Lizz Winstead, co-creator and former head writer of The Daily Show and co-founder of Air America Radio, has recorded a message of support for the members of United Steelworkers (USW) Local 7-699 who are locked out of their jobs in Metropolis, Ill. by the defense contractor Honeywell, for In These Times.
The video message came about after Winstead met Working In These Times contributor Mike Elk at this year’s Netroots Nation conference in Minneapolis. She praised Elk’s reporting on the Honeywell lockout for Working In These Times and AlterNet, and expressed surprise and outrage that a story with such ramifications had not been widely covered elsewhere. (Read his coverage of the struggle here, here and here; his Democracy Now! interview about the story is here.)

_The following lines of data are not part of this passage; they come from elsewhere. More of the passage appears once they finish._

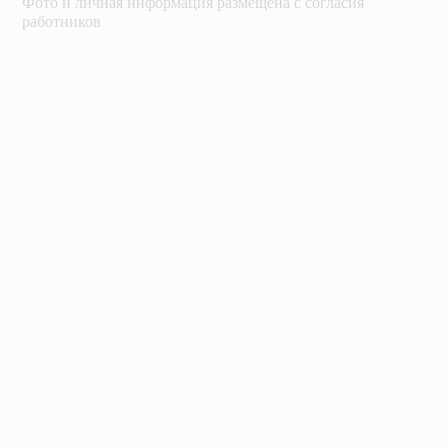
Фото и личная информация размещена с согласия
работников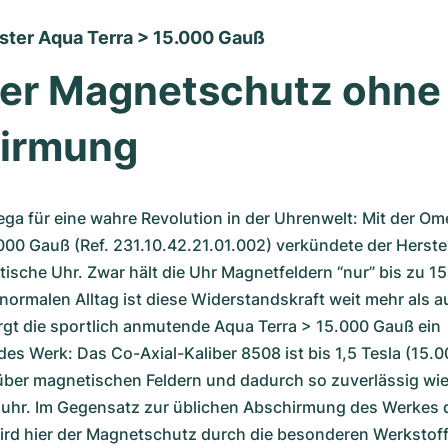
ter Aqua Terra > 15.000 Gauß
er Magnetschutz ohne 
irmung
ga für eine wahre Revolution in der Uhrenwelt: Mit der Om
00 Gauß (Ref. 231.10.42.21.01.002) verkündete der Herstell
tische Uhr. Zwar hält die Uhr Magnetfeldern “nur” bis zu 1
normalen Alltag ist diese Widerstandskraft weit mehr als au
rgt die sportlich anmutende Aqua Terra > 15.000 Gauß ein 
s Werk: Das Co-Axial-Kaliber 8508 ist bis 1,5 Tesla (15.0
über magnetischen Feldern und dadurch so zuverlässig wie
hr. Im Gegensatz zur üblichen Abschirmung des Werkes d
rd hier der Magnetschutz durch die besonderen Werkstoffe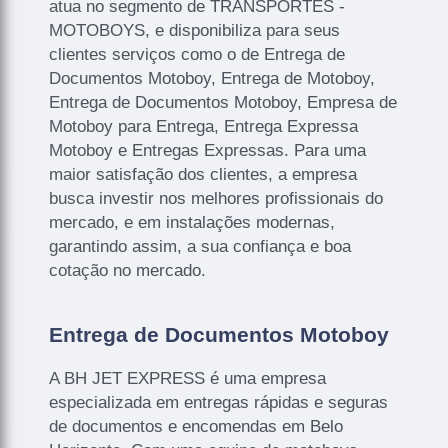
atua no segmento de TRANSPORTES -
MOTOBOYS, e disponibiliza para seus
clientes serviços como o de Entrega de
Documentos Motoboy, Entrega de Motoboy,
Entrega de Documentos Motoboy, Empresa de
Motoboy para Entrega, Entrega Expressa
Motoboy e Entregas Expressas. Para uma
maior satisfação dos clientes, a empresa
busca investir nos melhores profissionais do
mercado, e em instalações modernas,
garantindo assim, a sua confiança e boa
cotação no mercado.
Entrega de Documentos Motoboy
A BH JET EXPRESS é uma empresa
especializada em entregas rápidas e seguras
de documentos e encomendas em Belo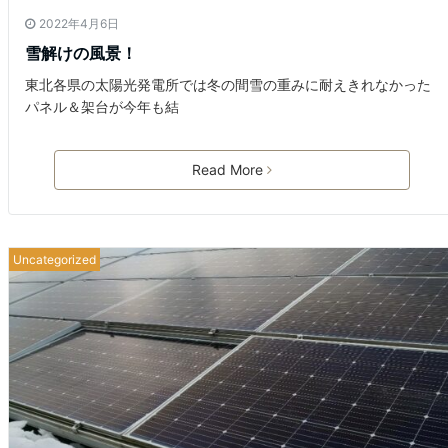
2022年4月6日
雪解けの風景！
東北各県の太陽光発電所では冬の間雪の重みに耐えきれなかった
パネル＆架台が今年も結
Read More
Uncategorized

Elk, in turn, suggested the USW members would appreciate any message of support that helped bring their struggle to greater prominence. Tomorrow will mark one year since around 220 Honeywell employees were prevented from entering the uranium conversion plant and doing their jobs.
Back in October 2010, labor historian and author Joe Burns wrote on this blog that the Honeywell lockout was “perhaps the highest profile ongoing dispute” between workers and their employer in the U.S. However, while labor struggles in the Midwest have attained a new prominence in the media in the months since, the focus has mostly been on anti-union legislation by local politicians in Wisconsin and elsewhere. Honeywell CEO David Cote’s own fight with workers has received less media attention, even though (or perhaps because?) Cote is a close advisor to President Obama.
Winstead is currently touring the United States in support of Planned Parenthood.